▶ **TRY IT**
Check each line of the entries below for the string "Records"; copy every line where it appears.

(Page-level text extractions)
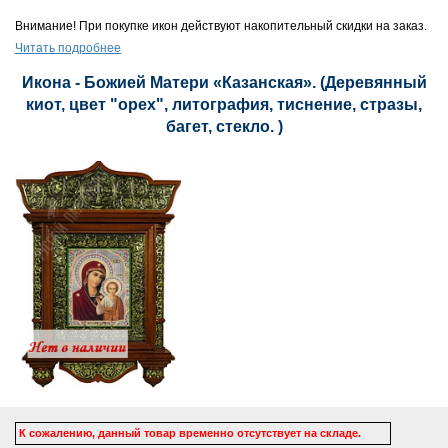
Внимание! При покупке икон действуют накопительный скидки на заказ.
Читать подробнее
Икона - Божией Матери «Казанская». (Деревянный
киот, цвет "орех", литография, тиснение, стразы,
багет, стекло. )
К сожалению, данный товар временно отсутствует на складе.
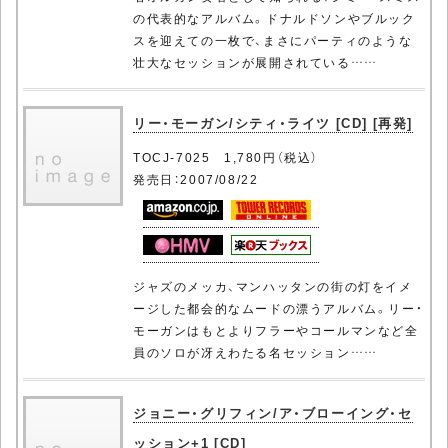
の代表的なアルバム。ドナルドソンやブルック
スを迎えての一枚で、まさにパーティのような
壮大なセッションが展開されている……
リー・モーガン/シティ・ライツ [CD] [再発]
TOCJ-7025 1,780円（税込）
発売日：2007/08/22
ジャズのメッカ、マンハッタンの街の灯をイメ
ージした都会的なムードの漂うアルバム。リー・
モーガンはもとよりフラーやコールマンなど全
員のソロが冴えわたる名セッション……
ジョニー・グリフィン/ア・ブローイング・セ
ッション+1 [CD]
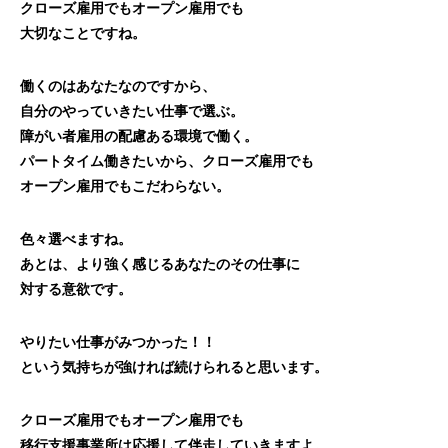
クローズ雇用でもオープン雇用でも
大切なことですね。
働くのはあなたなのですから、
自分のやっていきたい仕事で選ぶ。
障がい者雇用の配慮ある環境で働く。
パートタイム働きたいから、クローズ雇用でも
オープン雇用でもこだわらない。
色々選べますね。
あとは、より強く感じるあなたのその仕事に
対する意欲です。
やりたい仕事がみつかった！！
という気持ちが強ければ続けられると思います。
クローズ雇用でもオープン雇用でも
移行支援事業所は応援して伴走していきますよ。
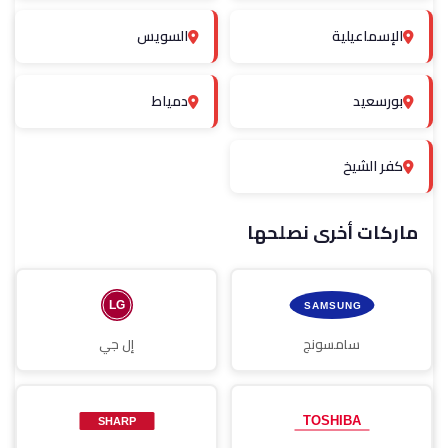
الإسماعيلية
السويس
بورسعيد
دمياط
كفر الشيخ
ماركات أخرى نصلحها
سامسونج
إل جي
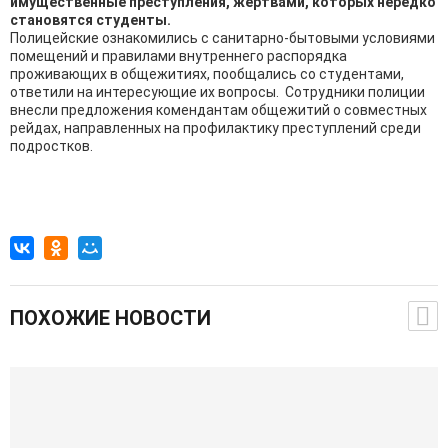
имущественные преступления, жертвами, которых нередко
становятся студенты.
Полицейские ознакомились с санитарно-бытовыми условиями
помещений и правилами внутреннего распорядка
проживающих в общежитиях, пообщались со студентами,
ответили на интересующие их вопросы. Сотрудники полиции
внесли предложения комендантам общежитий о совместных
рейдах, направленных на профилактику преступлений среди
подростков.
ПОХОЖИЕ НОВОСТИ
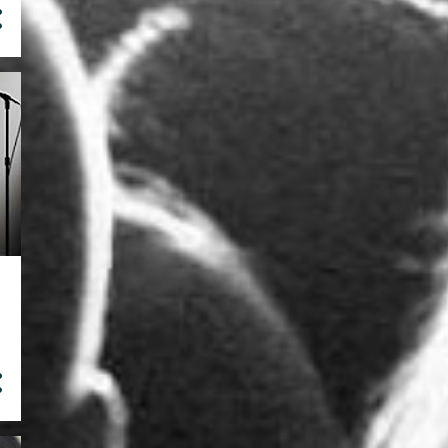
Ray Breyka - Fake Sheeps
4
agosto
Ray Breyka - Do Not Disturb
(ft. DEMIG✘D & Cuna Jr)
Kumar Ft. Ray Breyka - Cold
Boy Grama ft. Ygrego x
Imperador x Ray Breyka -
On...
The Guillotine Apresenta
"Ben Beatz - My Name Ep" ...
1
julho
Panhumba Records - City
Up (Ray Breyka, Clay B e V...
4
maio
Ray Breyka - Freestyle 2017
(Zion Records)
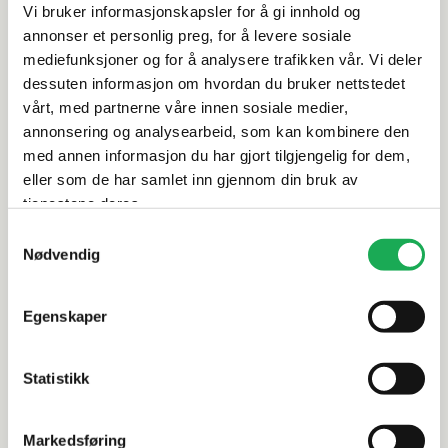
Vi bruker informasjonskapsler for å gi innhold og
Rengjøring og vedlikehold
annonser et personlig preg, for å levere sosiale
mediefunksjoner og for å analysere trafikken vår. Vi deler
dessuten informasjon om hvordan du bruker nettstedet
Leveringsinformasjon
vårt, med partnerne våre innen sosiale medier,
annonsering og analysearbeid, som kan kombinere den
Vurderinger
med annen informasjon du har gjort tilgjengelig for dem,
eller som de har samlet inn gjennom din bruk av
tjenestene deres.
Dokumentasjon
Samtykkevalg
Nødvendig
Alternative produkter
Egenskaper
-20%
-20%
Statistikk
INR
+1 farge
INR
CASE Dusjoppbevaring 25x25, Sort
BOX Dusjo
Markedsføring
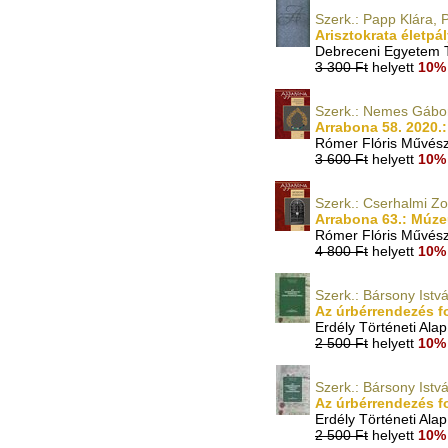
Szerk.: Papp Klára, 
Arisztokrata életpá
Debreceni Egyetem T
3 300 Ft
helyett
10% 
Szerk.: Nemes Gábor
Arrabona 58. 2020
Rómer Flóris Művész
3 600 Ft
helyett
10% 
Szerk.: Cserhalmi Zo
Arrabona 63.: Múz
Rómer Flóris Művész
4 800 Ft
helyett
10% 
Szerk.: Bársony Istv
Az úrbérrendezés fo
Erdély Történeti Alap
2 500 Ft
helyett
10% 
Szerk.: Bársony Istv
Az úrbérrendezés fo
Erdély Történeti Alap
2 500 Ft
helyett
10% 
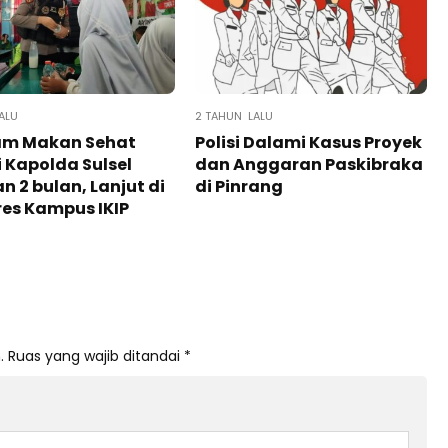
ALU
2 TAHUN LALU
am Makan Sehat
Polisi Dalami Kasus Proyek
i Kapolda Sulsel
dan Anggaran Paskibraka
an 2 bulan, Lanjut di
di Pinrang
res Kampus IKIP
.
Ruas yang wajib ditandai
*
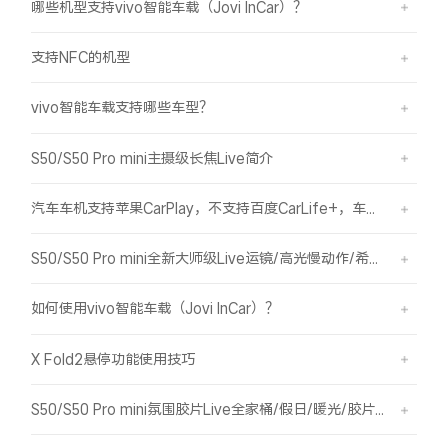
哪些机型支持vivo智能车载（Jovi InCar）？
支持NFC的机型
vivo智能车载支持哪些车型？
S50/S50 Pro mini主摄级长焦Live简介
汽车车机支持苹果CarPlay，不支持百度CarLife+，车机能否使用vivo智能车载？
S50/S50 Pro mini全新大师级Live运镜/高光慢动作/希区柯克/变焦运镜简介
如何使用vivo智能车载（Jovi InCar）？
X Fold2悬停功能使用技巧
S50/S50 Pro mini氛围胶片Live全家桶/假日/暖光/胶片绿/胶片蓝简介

▶ **RESPONSE AREA**
Panhumba Records - City
(Zion Records)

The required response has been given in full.